Check each line of the listing below for the string "Meta", then copy every line that has it.

= Beginning of Section =

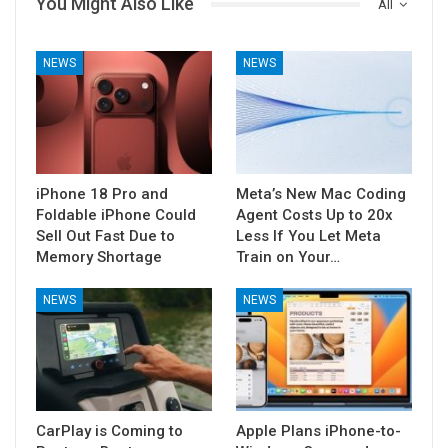
You Might Also Like
All
NEWS
NEWS
iPhone 18 Pro and
Meta’s New Mac Coding
Foldable iPhone Could
Agent Costs Up to 20x
Sell Out Fast Due to
Less If You Let Meta
Memory Shortage
Train on Your…
NEWS
NEWS
CarPlay is Coming to
Apple Plans iPhone-to-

= End of Section =

▸ **RESPONSE BELOW**:
Meta’s New Mac Coding
Less If You Let Meta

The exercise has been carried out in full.